#### Material supplied:
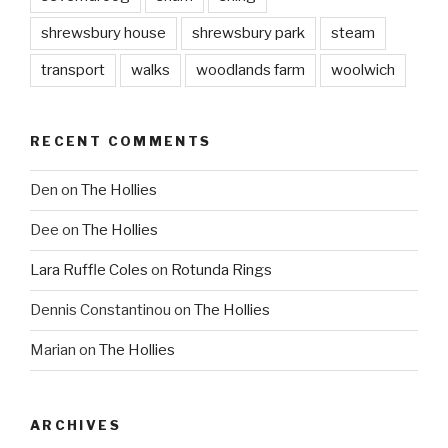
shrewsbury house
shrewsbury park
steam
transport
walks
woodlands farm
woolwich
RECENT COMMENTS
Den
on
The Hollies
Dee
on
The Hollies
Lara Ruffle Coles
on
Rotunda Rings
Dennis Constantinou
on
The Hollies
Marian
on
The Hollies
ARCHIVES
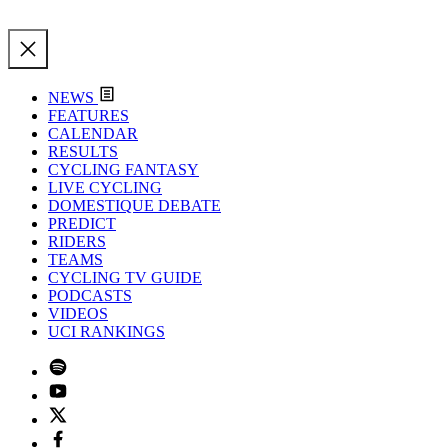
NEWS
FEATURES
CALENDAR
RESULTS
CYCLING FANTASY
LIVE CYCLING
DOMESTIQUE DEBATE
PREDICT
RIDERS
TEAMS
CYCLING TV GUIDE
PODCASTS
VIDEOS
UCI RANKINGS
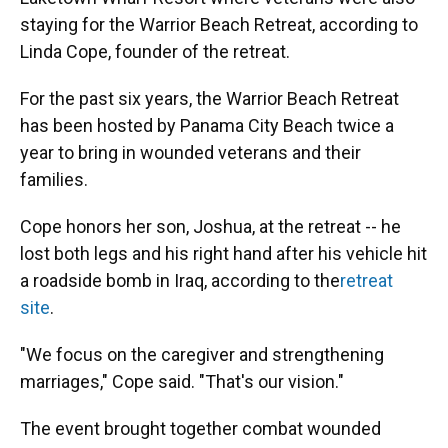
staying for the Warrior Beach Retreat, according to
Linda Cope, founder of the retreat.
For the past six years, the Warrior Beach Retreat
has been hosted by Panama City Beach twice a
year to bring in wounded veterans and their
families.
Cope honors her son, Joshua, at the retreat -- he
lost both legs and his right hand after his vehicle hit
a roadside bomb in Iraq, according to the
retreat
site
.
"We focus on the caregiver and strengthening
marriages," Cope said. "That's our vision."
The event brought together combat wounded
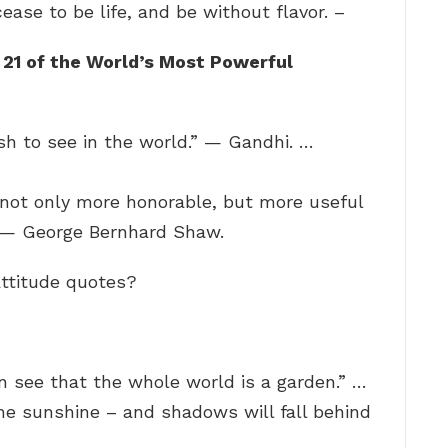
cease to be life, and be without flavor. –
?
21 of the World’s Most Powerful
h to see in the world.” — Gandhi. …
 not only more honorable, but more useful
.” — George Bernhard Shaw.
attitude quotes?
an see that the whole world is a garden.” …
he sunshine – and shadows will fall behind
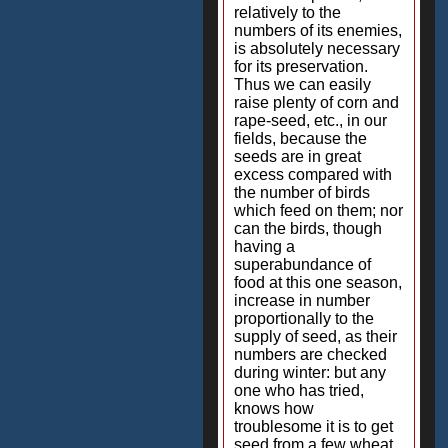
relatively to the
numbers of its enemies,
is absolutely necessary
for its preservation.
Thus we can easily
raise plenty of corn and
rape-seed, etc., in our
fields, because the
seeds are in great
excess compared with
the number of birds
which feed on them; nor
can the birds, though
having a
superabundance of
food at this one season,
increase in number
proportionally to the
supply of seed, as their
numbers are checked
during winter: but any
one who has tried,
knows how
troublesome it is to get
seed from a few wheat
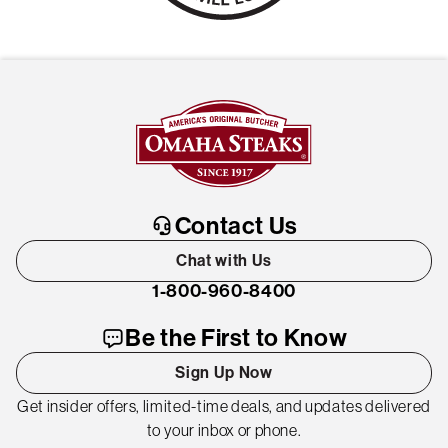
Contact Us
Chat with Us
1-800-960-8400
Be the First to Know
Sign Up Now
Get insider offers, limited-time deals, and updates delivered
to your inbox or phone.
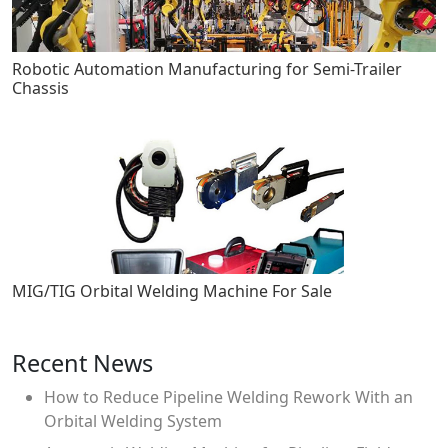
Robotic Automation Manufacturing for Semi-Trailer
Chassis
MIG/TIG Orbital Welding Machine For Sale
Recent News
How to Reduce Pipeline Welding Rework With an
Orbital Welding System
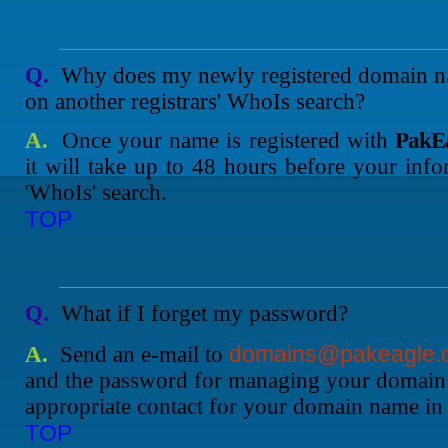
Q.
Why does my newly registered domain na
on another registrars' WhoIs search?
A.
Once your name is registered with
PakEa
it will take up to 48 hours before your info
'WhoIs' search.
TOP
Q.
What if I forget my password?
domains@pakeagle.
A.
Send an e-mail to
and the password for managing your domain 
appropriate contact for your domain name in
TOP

#### Exercise directions:
Would you repeat the entries exactly, keeping the images out?

#### Answer to the exercise:
shrewsbury house
shrewsbury park
steam
transport
walks
woodlands farm
woolwich
RECENT COMMENTS
Den
on
The Hollies
Dee
on
The Hollies
Lara Ruffle Coles
on
Rotunda Rings
Dennis Constantinou
on
The Hollies
Marian
on
The Hollies
ARCHIVES
NEWS
FEATURES
CALENDAR
RESULTS
CYCLING FANTASY
LIVE CYCLING
DOMESTIQUE DEBATE
PREDICT
RIDERS
TEAMS
CYCLING TV GUIDE
PODCASTS
VIDEOS
UCI RANKINGS
staying for the Warrior Beach Retreat, according to
Linda Cope, founder of the retreat.
For the past six years, the Warrior Beach Retreat
has been hosted by Panama City Beach twice a
year to bring in wounded veterans and their
families.
Cope honors her son, Joshua, at the retreat -- he
lost both legs and his right hand after his vehicle hit
a roadside bomb in Iraq, according to the
retreat
site
.
"We focus on the caregiver and strengthening
marriages," Cope said. "That's our vision."
The event brought together combat wounded
cease to be life, and be without flavor. –
?
21 of the World’s Most Powerful
h to see in the world.” — Gandhi. …
 not only more honorable, but more useful
.” — George Bernhard Shaw.
attitude quotes?
an see that the whole world is a garden.” …
he sunshine – and shadows will fall behind
relatively to the
numbers of its enemies,
is absolutely necessary
for its preservation.
Thus we can easily
raise plenty of corn and
rape-seed, etc., in our
fields, because the
seeds are in great
excess compared with
the number of birds
which feed on them; nor
can the birds, though
having a
superabundance of
food at this one season,
increase in number
proportionally to the
supply of seed, as their
numbers are checked
during winter: but any
one who has tried,
knows how
troublesome it is to get
seed from a few wheat
Contact Us
Chat with Us
1-800-960-8400
Be the First to Know
Sign Up Now
Get insider offers, limited-time deals, and updates delivered
to your inbox or phone.
Robotic Automation Manufacturing for Semi-Trailer
Chassis
MIG/TIG Orbital Welding Machine For Sale
Recent News
How to Reduce Pipeline Welding Rework With an
Orbital Welding System
Q.
Why does my newly registered domain na
on another registrars' WhoIs search?
A.
Once your name is registered with
PakEa
it will take up to 48 hours before your info
'WhoIs' search.
TOP
Q.
What if I forget my password?
domains@pakeagle.
A.
Send an e-mail to
and the password for managing your domain 
appropriate contact for your domain name in
TOP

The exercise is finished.